Passing Catheters.—In passing instruments along the urethra the conformation of its interior should be borne in mind. From the meatus to the triangular ligament, the normal urethra, when gently stretched, becomes a straight tube; having, nevertheless, just within the meatus, a pouch in the roof, the lacuna magna, where the point of the instrument may catch if not turned downwards. At the bulbous part the urethra enlarges in capacity by having a slight downward curve in its floor, just before the triangular ligament is reached. In this depression, the beak of the catheter is apt to sink below the level of the passage through the ligament, which is always a fixed point. Beyond the triangular ligament the urethra curves gently upwards, has a floor beset with irregularities, in which the point of the instrument easily catches, if not raised as it passes along the curve.

A Silver Catheter is passed most easily while the patient is in a horizontal position, with the shoulders low and the thighs separated. The surgeon stands on the left side of the patient, and holds the catheter, previously warmed and lubricated with oil or lard, lightly between the thumb and two first fingers of the right hand, the beak downwards and the stem across the patient’s left groin. Then taking the penis between the middle and ring fingers of the left hand, the palm being upwards, he pushes back the foreskin with the thumb and forefinger, and steadies the meatus while introducing the beak of the catheter. This done, he draws the penis gently along the catheter as the point is lowered to the perinæum, but without raising his right wrist until the instrument has travelled 5 or 6 inches along the passage and reached the triangular ligament. The surgeon then carries his right wrist to the middle line of the patient’s body, and while pushing the point onwards, raises the hand round a curve till it again sinks between the patient’s thighs. When the bladder is reached he withdraws the stylet that the urine may escape. Three points of difficulty are usual in passing catheters; the lacuna magna just within the meatus, the triangular ligament, and the prostatic part of the urethra just before the bladder is reached. The first is escaped by keeping the beak along the floor of the urethra for the first two inches; the second is best avoided by raising the wrist as the instrument passes the triangular ligament, and directing the beak against the upper surface of the urethra, lest, being in the enlarged bulbous part, it sink below the opening in the ligament; the third difficulty is overcome by depressing the hand well as the point approaches the bladder.
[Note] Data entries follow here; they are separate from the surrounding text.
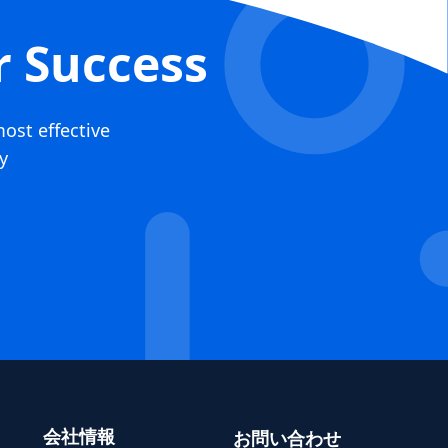
r Success
most effective
ty
会社情報
お問い合わせ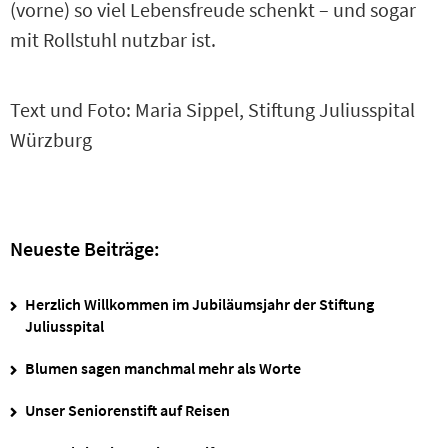
(vorne) so viel Lebensfreude schenkt – und sogar
mit Rollstuhl nutzbar ist.
Text und Foto: Maria Sippel, Stiftung Juliusspital
Würzburg
Neueste Beiträge:
Herzlich Willkommen im Jubiläumsjahr der Stiftung
Juliusspital
Blumen sagen manchmal mehr als Worte
Unser Seniorenstift auf Reisen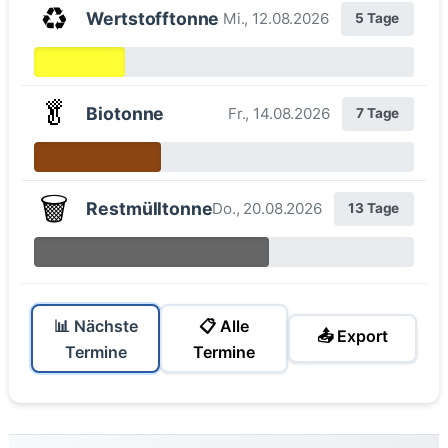
♻️
Wertstofftonne
Mi., 12.08.2026
5 Tage
🥬
Biotonne
Fr., 14.08.2026
7 Tage
🗑️
Restmülltonne
Do., 20.08.2026
13 Tage
📊 Nächste
📋 Alle
📤 Export
Termine
Termine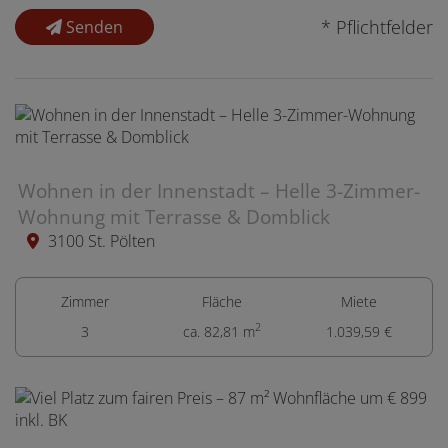
* Pflichtfelder
Senden
Wohnen in der Innenstadt – Helle 3-Zimmer-
Wohnung mit Terrasse & Domblick
3100 St. Pölten
Zimmer
Fläche
Miete
2
3
ca. 82,81 m
1.039,59 €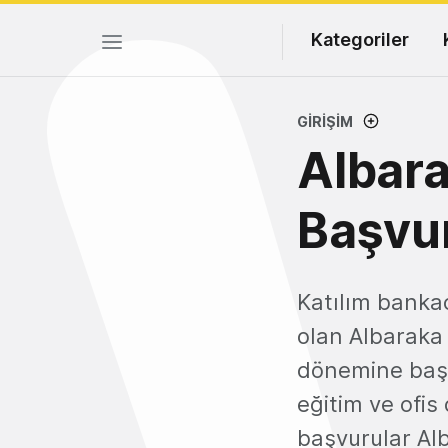
Kategoriler
GIRIŞIM
Albara
Başvur
Katılım bankac
olan Albaraka 
dönemine başl
eğitim ve ofis
başvurular Al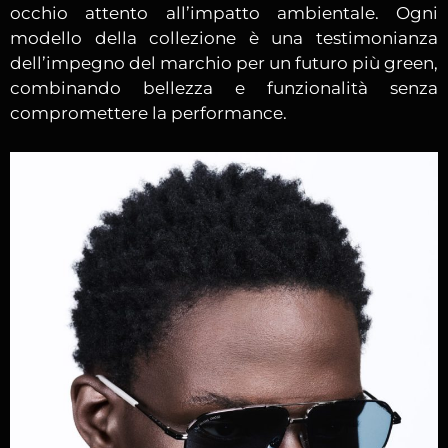
occhio attento all’impatto ambientale. Ogni
modello della collezione è una testimonianza
dell’impegno del marchio per un futuro più green,
combinando bellezza e funzionalità senza
compromettere la performance.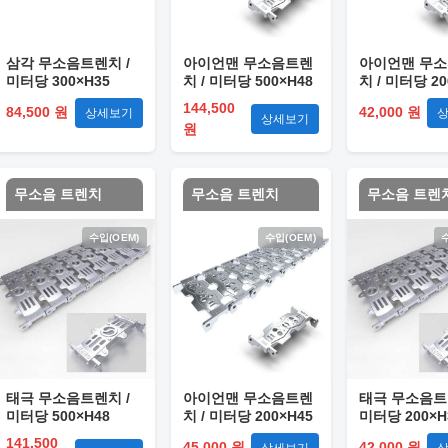
삼각 무소음트렌치 /
아이언맨 무소음트렌
아이언맨 무
미터당 300×H35
치 / 미터당 500×H48
치 / 미터당 20
144,500
84,500 원
42,000 원
상세보기
상세보기
원
무소음 트렌치
무소음 트렌치
무소음 트렌
수입(OEM)
수입(OEM)
태극 무소음트렌치 /
아이언맨 무소음트렌
태극 무소음트
미터당 500×H48
치 / 미터당 200×H45
미터당 200×H
141,500
45,000 원
42,000 원
상세보기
To pass the catheter in the upright position, the patient is placed against a wall or firm object, with his heels eight or ten inches apart and five from the wall, that he may rest easily during the operation. The surgeon sets himself opposite the patient and grasps the penis with the two middle fingers of the left hand, the palm upwards; he next exposes the meatus with the thumb and forefinger, and his right hand holding the catheter by its middle obliquely across the left side of the patient, he draws the penis on to the instrument till the triangular ligament is gained. He then carries the shaft of the catheter to the middle line and, holding it by its end, brings the right hand downwards and forwards, to carry the point upwards over the obstruction at the neck of the bladder.
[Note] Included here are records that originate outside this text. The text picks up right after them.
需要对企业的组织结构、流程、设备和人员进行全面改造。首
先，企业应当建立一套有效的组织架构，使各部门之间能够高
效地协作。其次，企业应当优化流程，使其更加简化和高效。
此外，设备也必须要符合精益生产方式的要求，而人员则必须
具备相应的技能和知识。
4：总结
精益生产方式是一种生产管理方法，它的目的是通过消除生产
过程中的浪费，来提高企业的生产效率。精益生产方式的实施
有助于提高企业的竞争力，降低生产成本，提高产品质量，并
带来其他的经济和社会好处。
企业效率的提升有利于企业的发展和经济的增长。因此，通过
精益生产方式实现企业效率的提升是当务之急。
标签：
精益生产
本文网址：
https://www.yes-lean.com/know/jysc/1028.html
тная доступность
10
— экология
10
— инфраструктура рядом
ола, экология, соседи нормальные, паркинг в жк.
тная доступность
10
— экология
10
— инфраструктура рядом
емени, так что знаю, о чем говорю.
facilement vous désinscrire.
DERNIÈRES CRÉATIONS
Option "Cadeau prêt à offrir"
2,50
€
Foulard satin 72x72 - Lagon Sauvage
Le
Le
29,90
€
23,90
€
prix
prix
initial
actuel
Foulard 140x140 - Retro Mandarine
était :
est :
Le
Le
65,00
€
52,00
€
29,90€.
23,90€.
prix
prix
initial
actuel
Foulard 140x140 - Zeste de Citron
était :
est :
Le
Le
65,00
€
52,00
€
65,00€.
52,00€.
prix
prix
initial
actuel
The operation should be done slowly and with great gentleness, giving the urethra time “to swallow the instrument,” as the French surgeons express it. Hasty or forcible movements tend to thrust the point against the wall of the urethra, where it hitches, if it does not penetrate and make a false passage. However easy the introduction may have been, the withdrawal of the catheter should be always done slowly to avoid giving pain to the patient.